A defesa desse princípio não decorre de modo algum de imperativos éticos ou morais, mas sim do fato que a menor hesitação sobre esse ponto torna o proletariado objetivamente cúmplice da opressão de "seu" Estado, o que provoca inevitavelmente a desconfiança do proletariado da outra nação, enfraquece a solidariedade internacional de classe dos operários, desune-os, beneficiando assim a burguesia.
A experiência histórica prova que essa solidariedade com a "sua" burguesia nacional na opressão colonial não só rompe a frente internacional de classe do proletariado, ou constitui um obstáculo à sua formação, como, além disso, leva necessariamente ao fortalecimento do Estado opressor contra o próprio proletariado metropolitano e proporciona a base mais sólida para a dominação da "sua" burguesia, na medida em que, mediante tal solidariedade, o proletariado interdiz a si próprio a via da luta frontal, sem reservas, contra "seu" Estado, única via para a sua emancipação.
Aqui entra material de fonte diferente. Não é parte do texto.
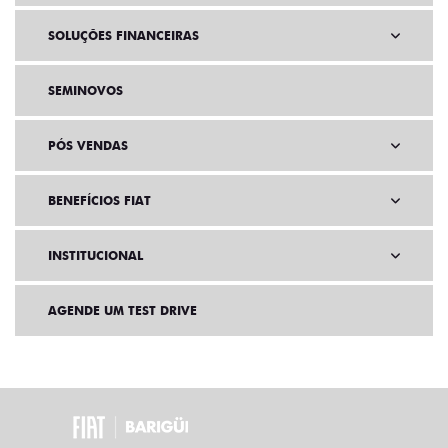
SOLUÇÕES FINANCEIRAS
SEMINOVOS
PÓS VENDAS
BENEFÍCIOS FIAT
INSTITUCIONAL
AGENDE UM TEST DRIVE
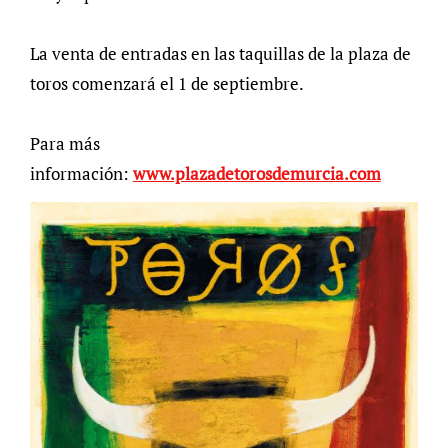
La venta de entradas en las taquillas de la plaza de
toros comenzará el 1 de septiembre.
Para más
información:
www.plazadetorosdemurcia.com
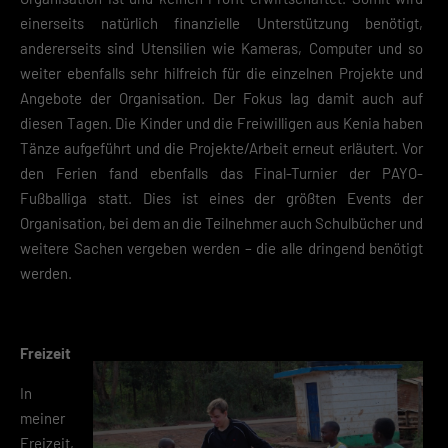
einerseits natürlich finanzielle Unterstützung benötigt,
andererseits sind Utensilien wie Kameras, Computer und so
weiter ebenfalls sehr hilfreich für die einzelnen Projekte und
Angebote der Organisation. Der Fokus lag damit auch auf
diesen Tagen. Die Kinder und die Freiwilligen aus Kenia haben
Tänze aufgeführt und die Projekte/Arbeit erneut erläutert. Vor
den Ferien fand ebenfalls das Final-Turnier der PAYO-
Fußballiga statt. Dies ist eines der größten Events der
Organisation, bei dem an die Teilnehmer auch Schulbücher und
weitere Sachen vergeben werden – die alle dringend benötigt
werden.
Freizeit
In
meiner
Freizeit,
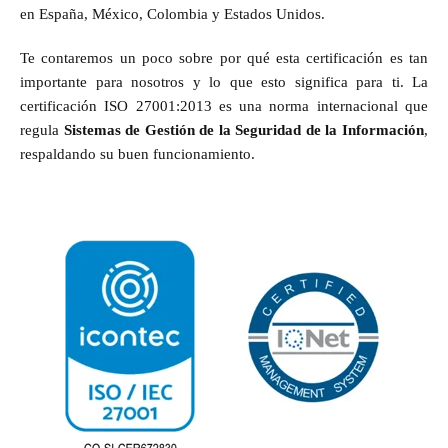
en España, México, Colombia y Estados Unidos.
Te contaremos un poco sobre por qué esta certificación es tan
importante para nosotros y lo que esto significa para ti. La
certificación ISO 27001:2013 es una norma internacional que
regula
Sistemas de Gestión de la Seguridad de la Información
,
respaldando su buen funcionamiento.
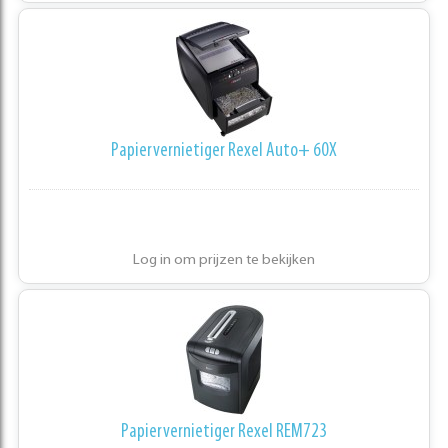
Papiervernietiger Rexel Auto+ 60X
Log in om prijzen te bekijken
Papiervernietiger Rexel REM723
Ciente disso, a burguesia das metrópoles imperialistas e colonialistas sempre procurou obter essa cumplicidade corrompendo, com esse fim, uma camada mais ou menos ampla da classe operária metropolitana com as migalhas da pilhagem colonial — a chamada "aristocracia operária", sólido esteio da dominação burguesa no seio do próprio movimento operário —, ao mesmo tempo que fomenta, por mil e um meios (a imprensa, a igreja, a literatura, etc), todo preconceito que suscita e atiça o antagonismo entre os proletários da metrópole e seus irmãos das colónias, como é o caso do racismo, do sentimento de superioridade do metropolitano para com o nativo da colónia, etc, os quais são cuidadosamente cultivados pela classe dominante. É por essa razão que a luta contra a opressão colonial exercida pelo "seu" Estado é, para o proletariado, como afirmava Marx, "a condição primeira da sua própria emancipação social" (Carta a Meyer e Vogt, 9/4/1870).
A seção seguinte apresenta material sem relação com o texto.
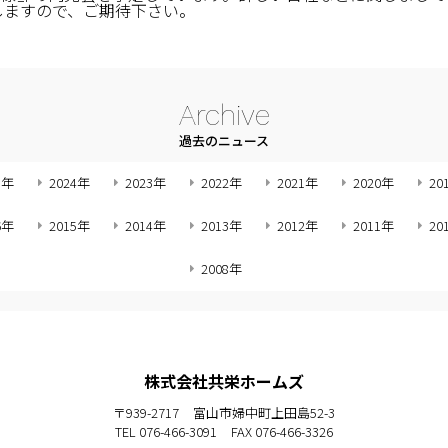
しますので、ご期待下さい。
Archive
過去のニュース
5年
2024年
2023年
2022年
2021年
2020年
20
6年
2015年
2014年
2013年
2012年
2011年
20
2008年
株式会社共栄ホームズ
〒939-2717
富山市婦中町上田島52-3
TEL 076-466-3091
FAX 076-466-3326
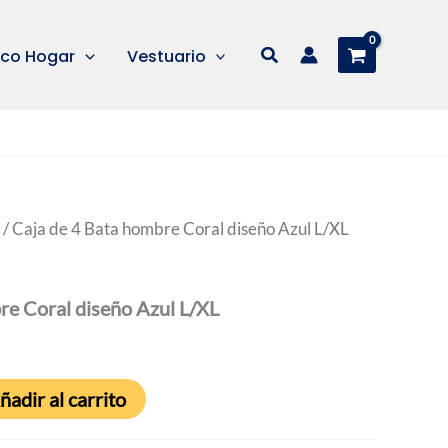
Buscar
co Hogar
Vestuario
/ Caja de 4 Bata hombre Coral diseño Azul L/XL
re Coral diseño Azul L/XL
ñadir al carrito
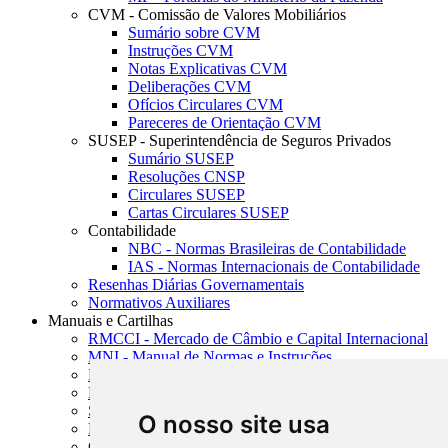
CVM - Comissão de Valores Mobiliários
Sumário sobre CVM
Instruções CVM
Notas Explicativas CVM
Deliberações CVM
Ofícios Circulares CVM
Pareceres de Orientação CVM
SUSEP - Superintendência de Seguros Privados
Sumário SUSEP
Resoluções CNSP
Circulares SUSEP
Cartas Circulares SUSEP
Contabilidade
NBC - Normas Brasileiras de Contabilidade
IAS - Normas Internacionais de Contabilidade
Resenhas Diárias Governamentais
Normativos Auxiliares
Manuais e Cartilhas
RMCCI - Mercado de Câmbio e Capital Internacional
MNI - Manual de Normas e Instruções
MTVM - Manual de Títulos e Valores Mobiliários
MCR - Manual de Crédito Rural
SISORF - Manual de Organização do SFN
O nosso site usa
MASUP - Manual de Supervisão Bancária
CADOC - Catálogo de Documentos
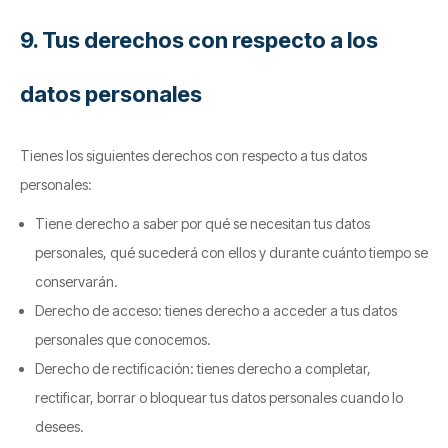
9. Tus derechos con respecto a los
datos personales
Tienes los siguientes derechos con respecto a tus datos
personales:
Tiene derecho a saber por qué se necesitan tus datos
personales, qué sucederá con ellos y durante cuánto tiempo se
conservarán.
Derecho de acceso: tienes derecho a acceder a tus datos
personales que conocemos.
Derecho de rectificación: tienes derecho a completar,
rectificar, borrar o bloquear tus datos personales cuando lo
desees.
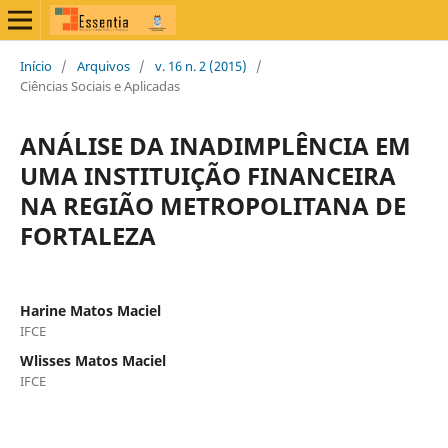
Início
/
Arquivos
/
v. 16 n. 2 (2015)
/
Ciências Sociais e Aplicadas
ANÁLISE DA INADIMPLÊNCIA EM
UMA INSTITUIÇÃO FINANCEIRA
NA REGIÃO METROPOLITANA DE
FORTALEZA
Harine Matos Maciel
IFCE
Wlisses Matos Maciel
IFCE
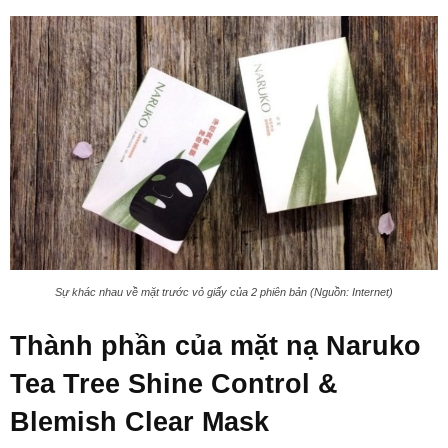
Sự khác nhau về mặt trước vỏ giấy của 2 phiên bản (Nguồn: Internet)
Thành phần của mặt nạ Naruko
Tea Tree Shine Control &
Blemish Clear Mask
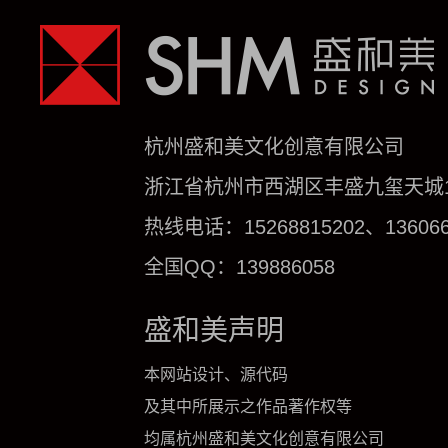
杭州盛和美文化创意有限公司
浙江省杭州市西湖区丰盛九玺天城1号
热线电话：15268815202、136066
全国QQ：139886058
盛和美声明
本网站设计、源代码
及其中所展示之作品著作权等
均属杭州盛和美文化创意有限公司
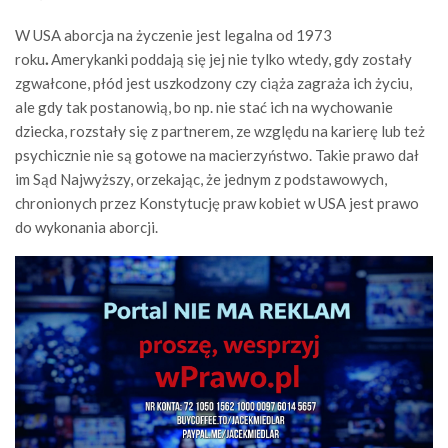
W USA aborcja na życzenie jest legalna od 1973
roku
.
Amerykanki poddają się jej nie tylko wtedy, gdy zostały
zgwałcone, płód jest uszkodzony czy ciąża zagraża ich życiu,
ale gdy tak postanowią, bo np. nie stać ich na wychowanie
dziecka, rozstały się z partnerem, ze względu na karierę lub też
psychicznie nie są gotowe na macierzyństwo. Takie prawo dał
im Sąd Najwyższy, orzekając, że jednym z podstawowych,
chronionych przez Konstytucję praw kobiet w USA jest prawo
do wykonania aborcji.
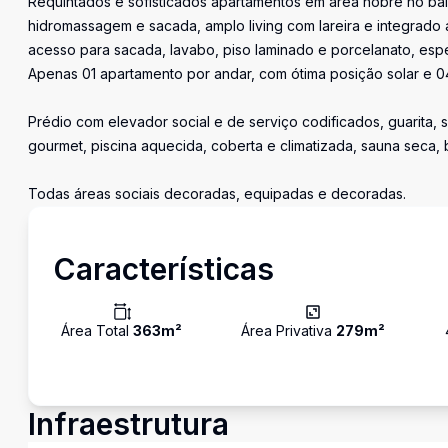
Requintados e sofisticados apartamentos em área nobre no bai
hidromassagem e sacada, amplo living com lareira e integrad
acesso para sacada, lavabo, piso laminado e porcelanato, espe
Apenas 01 apartamento por andar, com ótima posição solar e 
Prédio com elevador social e de serviço codificados, guarita, 
gourmet, piscina aquecida, coberta e climatizada, sauna seca, b
Todas áreas sociais decoradas, equipadas e decoradas.
Características
Área Total
363
m²
Área Privativa
279
m²
Infraestrutura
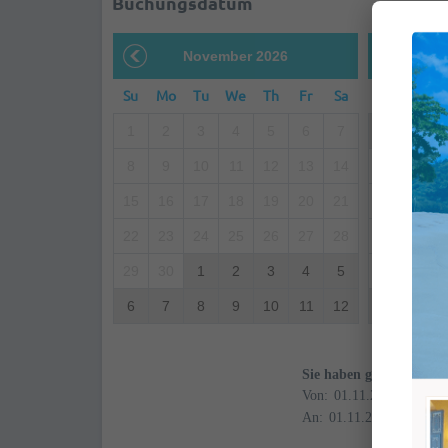
Buchungsdatum
November 2026
D
Su
Mo
Tu
We
Th
Fr
Sa
Su
Mo
1
2
3
4
5
6
7
29
30
8
9
10
11
12
13
14
6
7
15
16
17
18
19
20
21
13
14
22
23
24
25
26
27
28
20
21
29
30
1
2
3
4
5
27
28
6
7
8
9
10
11
12
3
4
Sie haben gewählt
Von:
An:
Esse quadro típico das grandes metrópoles imperialistas (a Inglaterra de fins do século passado dele proporcionou o exemplo clássico) é igualmente encontrado — numa escala e com tonalidades diferentes, é verdade — em Portugal, muito mais metrópole colonialista do estilo da velha fase mercantil do capitalismo do que metrópole imperialista do tipo das que caracterizam a "fase suprema do capitalismo". Podemos constatar igualmente em Portugal o mesmo fenómeno de corrupção de uma ampla camada da população trabalhadora , principalmente da pequena burguesia urbana e rural, muito mais que do proletariado, classe por demais exígua aqui, ao contrário do que acontece nas grandes metrópoles imperialistas. E a essa corrupção, já presente na época do salazarismo, veio acrescentar-se depois da "revolução dos cravos" um outro fator de enorme peso, que atua como tremenda força paralisadora sobre o movimento operário: a fábula segundo a qual as forças armadas, arrependendo-se de seus pecados colonialistas ao terceiro cantar do despenado galo lusitano na madrugada de 25 de abril, ter-se-iam tornado a ponta de lança da libertação e da independência das colónias. De fato, seguindo nisso as pegadas de mais infame "messianismo branco”, o MFA pretende que a presença das tropas portuguesas nas colónias não significa mais opressão e servidão (o salazarismo está morto!) mas, ao contrario, é o garante do processo que conduzirá à independência das mesmas; as forças armadas portuguesas teriam, doravante, como único objetivo a defesa totalmente desinteressada da integridade política das colónias, impedindo que as grandes potências imperialistas venham subjugar esses povos, até que eles sejam elevados, graças a obra civilizadora dos portugueses (evidentemente superiores a estes negros incultos e bárbaros!), à altura de tomar as rédeas de seu destino em suas próprias mãos.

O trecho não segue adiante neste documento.